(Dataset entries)
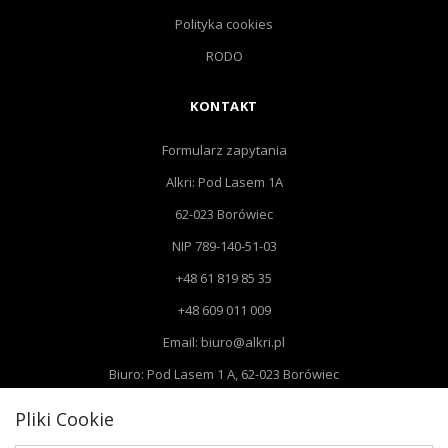
Polityka cookies
RODO
KONTAKT
Formularz zapytania
Alkri: Pod Lasem 1A
62-023 Borówiec
NIP 789-140-51-03
+48 61 819 85 35
+48 609 011 009
Email: biuro@alkri.pl
Biuro: Pod Lasem 1 A, 62-023 Borówiec
Magazyn i zwroty : ul. Przemysłowa 3, 63-020 Łękno
Pliki Cookie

● **What is required**
Here the answer is the exact run of lines above, from the line with "Magazyn i zwroty" down to the last, and nothing else.

● **Response to the exercise**
Magazyn i zwroty : ul. Przemysłowa 3, 63-020 Łękno
Pliki Cookie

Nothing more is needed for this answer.